Demystifying Statistics: On the interpretation of ANOVA effects
One of the statistical concepts that is very difficult for many people to grasp, yet critically important for an understanding of statistics, is the interpretation of significant effects in an Analysis of Variance (ANOVA). In this post, I will use a graphical approach to describe how to interpret effects from a two-way factorial ANOVA. I will not delve into the design, implementation, or computation involved in such ANOVAs.
Suppose we have an experiment where we are measuring a biological trait from each of two species (Sp1, Sp2) raised in each of two environments (Env1, Env2). We set up a two-way ANOVA and out pops an ANOVA table with four lines, one each for the species effect, the environment effect, the species-by-environment interaction effect, and one for the residuals (which I hope to discuss in detail in a later post, and will not talk about here.
ANOVAs are designed to look for differences in mean values accross different groupings of the data. In the case above, it is looking for a difference in mean trait values between the two species and between the two environments, while simultaneously testing for their independence (with the interaction term). So in order to look at a graph and think about ANOVAs, you have to think about mentally picturing the various means.
The first two effects are pretty straightforward to interpret. Suppose the analysis showed a significant Species effect. This means that there is a significant difference among species in the mean trait measure when pooled accross environments. Maybe that Sp1 always has a bigger eyeball width than Sp2, or something like that. Same thing with a significant environment effect; maybe both species do better in tropical vs. desert conditions.
It is the interaction term that is the hard term to understand for many people. A significant interaction term signifies a lack of independence of the other two variables, in this case species and environment. In this example, an interaction term may imply that there is environmental preference among species, with Sp1, say, preferring Env1 and Sp preferring Env2. Another way to think about significant interaction terms is in an Analysis of CoVAriance (ANCOVA) setting, where the two slopes are different (see below).
I find it easiest to think about these things graphically so below you will find the 7 different qualitative results for significant effects in a two-way ANOVA. These are the pics that always pop into my head when I think about ANOVAs. They are interaction plots of the two variables.

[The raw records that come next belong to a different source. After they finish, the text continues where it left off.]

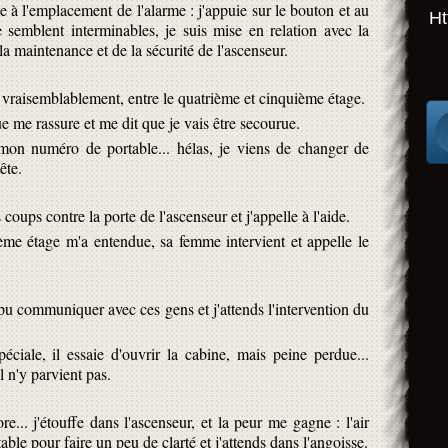
e à l'emplacement de l'alarme : j'appuie sur le bouton et au
Ht
semblent interminables, je suis mise en relation avec la
la maintenance et de la sécurité de l'ascenseur.
, vraisemblablement, entre le quatrième et cinquième étage.
me rassure et me dit que je vais être secourue.
on numéro de portable... hélas, je viens de changer de
ête.
coups contre la porte de l'ascenseur et j'appelle à l'aide.
ème étage m'a entendue, sa femme intervient et appelle le
 pu communiquer avec ces gens et j'attends l'intervention du
péciale, il essaie d'ouvrir la cabine, mais peine perdue...
il n'y parvient pas.
re... j'étouffe dans l'ascenseur, et la peur me gagne : l'air
able pour faire un peu de clarté et j'attends dans l'angoisse.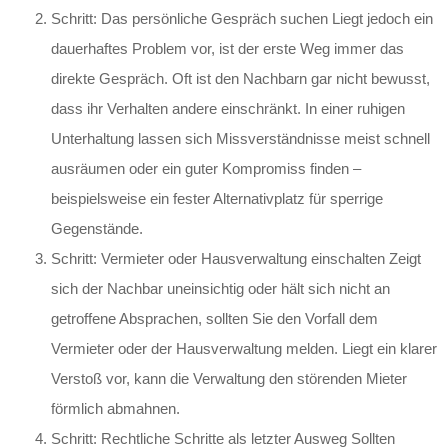
Schritt: Das persönliche Gespräch suchen
Liegt jedoch ein
dauerhaftes Problem vor, ist der erste Weg immer das
direkte Gespräch. Oft ist den Nachbarn gar nicht bewusst,
dass ihr Verhalten andere einschränkt. In einer ruhigen
Unterhaltung lassen sich Missverständnisse meist schnell
ausräumen oder ein guter Kompromiss finden –
beispielsweise ein fester Alternativplatz für sperrige
Gegenstände.
Schritt: Vermieter oder Hausverwaltung einschalten
Zeigt
sich der Nachbar uneinsichtig oder hält sich nicht an
getroffene Absprachen, sollten Sie den Vorfall dem
Vermieter oder der Hausverwaltung melden. Liegt ein klarer
Verstoß vor, kann die Verwaltung den störenden Mieter
förmlich abmahnen.
Schritt: Rechtliche Schritte als letzter Ausweg
Sollten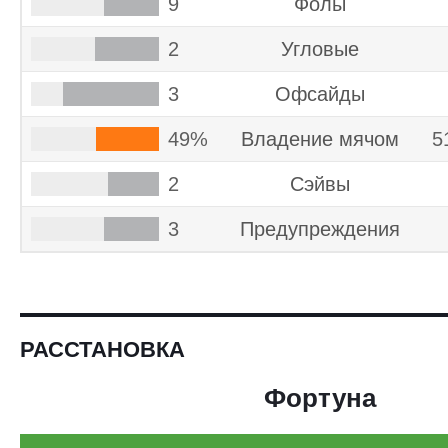
9
Фолы
2
Угловые
3
Офсайды
49%
Владение мячом
5
2
Cэйвы
3
Предупреждения
РАССТАНОВКА
Фортуна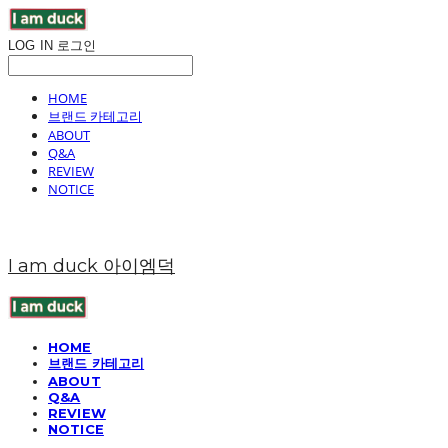
LOG IN
로그인
HOME
브랜드 카테고리
ABOUT
Q&A
REVIEW
NOTICE
I am duck 아이엠덕
HOME
브랜드 카테고리
ABOUT
Q&A
REVIEW
NOTICE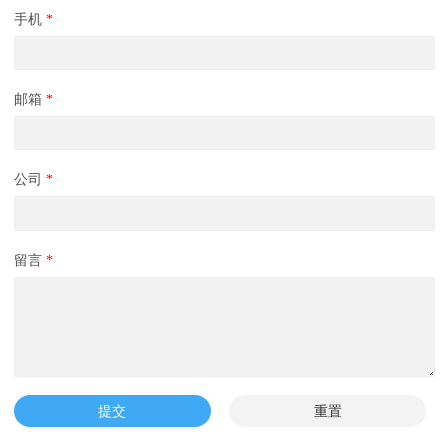
手机
*
邮箱
*
公司
*
留言
*
提交
重置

(Disclaimer – These graphs do not include error bars. This is purely for clarity of making my point, any time figures like these are published, they should include estimates of error – as discussed here).

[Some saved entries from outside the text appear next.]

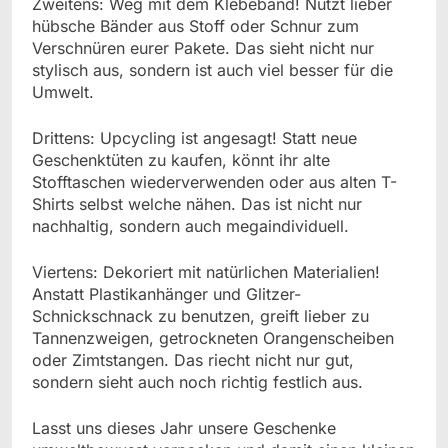
Zweitens: Weg mit dem Klebeband! Nutzt lieber
hübsche Bänder aus Stoff oder Schnur zum
Verschnüren eurer Pakete. Das sieht nicht nur
stylisch aus, sondern ist auch viel besser für die
Umwelt.
Drittens: Upcycling ist angesagt! Statt neue
Geschenktüten zu kaufen, könnt ihr alte
Stofftaschen wiederverwenden oder aus alten T-
Shirts selbst welche nähen. Das ist nicht nur
nachhaltig, sondern auch megaindividuell.
Viertens: Dekoriert mit natürlichen Materialien!
Anstatt Plastikanhänger und Glitzer-
Schnickschnack zu benutzen, greift lieber zu
Tannenzweigen, getrockneten Orangenscheiben
oder Zimtstangen. Das riecht nicht nur gut,
sondern sieht auch noch richtig festlich aus.
Lasst uns dieses Jahr unsere Geschenke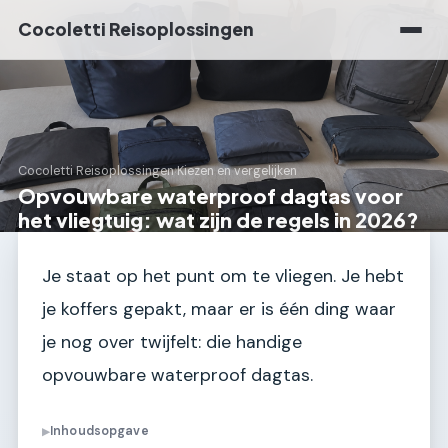
Cocoletti Reisoplossingen
Cocoletti Reisoplossingen
›
Kiezen en vergelijken
Opvouwbare waterproof dagtas voor
het vliegtuig: wat zijn de regels in 2026?
Je staat op het punt om te vliegen. Je hebt
je koffers gepakt, maar er is één ding waar
je nog over twijfelt: die handige
opvouwbare waterproof dagtas.
Inhoudsopgave
▶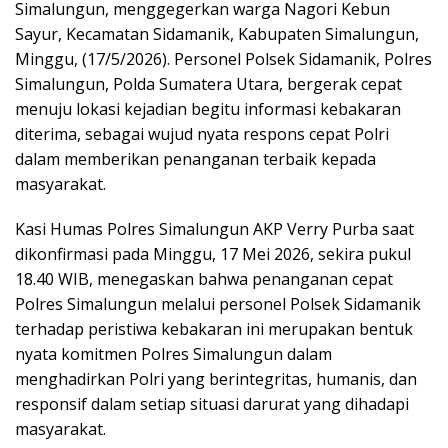
Simalungun, menggegerkan warga Nagori Kebun
Sayur, Kecamatan Sidamanik, Kabupaten Simalungun,
Minggu, (17/5/2026). Personel Polsek Sidamanik, Polres
Simalungun, Polda Sumatera Utara, bergerak cepat
menuju lokasi kejadian begitu informasi kebakaran
diterima, sebagai wujud nyata respons cepat Polri
dalam memberikan penanganan terbaik kepada
masyarakat.
Kasi Humas Polres Simalungun AKP Verry Purba saat
dikonfirmasi pada Minggu, 17 Mei 2026, sekira pukul
18.40 WIB, menegaskan bahwa penanganan cepat
Polres Simalungun melalui personel Polsek Sidamanik
terhadap peristiwa kebakaran ini merupakan bentuk
nyata komitmen Polres Simalungun dalam
menghadirkan Polri yang berintegritas, humanis, dan
responsif dalam setiap situasi darurat yang dihadapi
masyarakat.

Let’s start with cases where there is no, or only one, significant effect:
Figure (A) – there are no significant effects. There is no difference in means either between environments or species, and there is no interaction term as the two are independent, and the slopes of the lines are the same.
Figure (B) – a significant species effect. In this case there is no difference in the mean trait value across environments (it falls between the two lines), but the mean for each species is different. The slopes are equal so there is no significant interaction.
Figure (C) – a significant environment effect. Here there is a difference among the means of the two environments, but not a difference in the means among species. Again the slopes are equal.
Figure (D) – a significant interaction effect. In this case there is a significant interaction effect as the slopes are not equal. In this case there are no other effects as the means of the environments nor species differ. This is important as many people mistakingly believe that there cannot be a significant interaction term if neither of the main effects are significant. This shows that it is possible.
Now let’s move on to cases where there is more than one significant effect:
Figure (E) – a significant species effect and interaction term. In this case you can see that the slopes are unequal and thus there is an interaction term. The species means are different, but the environmental means are not.
Figure (F) – a significant environment effect and interaction term. As above, the slopes are unequal, but in this case the species means are the same while the environmental means differ.
Figure (G) – everything is significant. You can figure this one out. All the means are different, as are the slopes.
That’s the basics. Now ANOVAs can get really complicated with many levels of factors and complicated designs, but this relatively simple graphical understanding of ANOVAs has greatly helped me to understand more complex designs.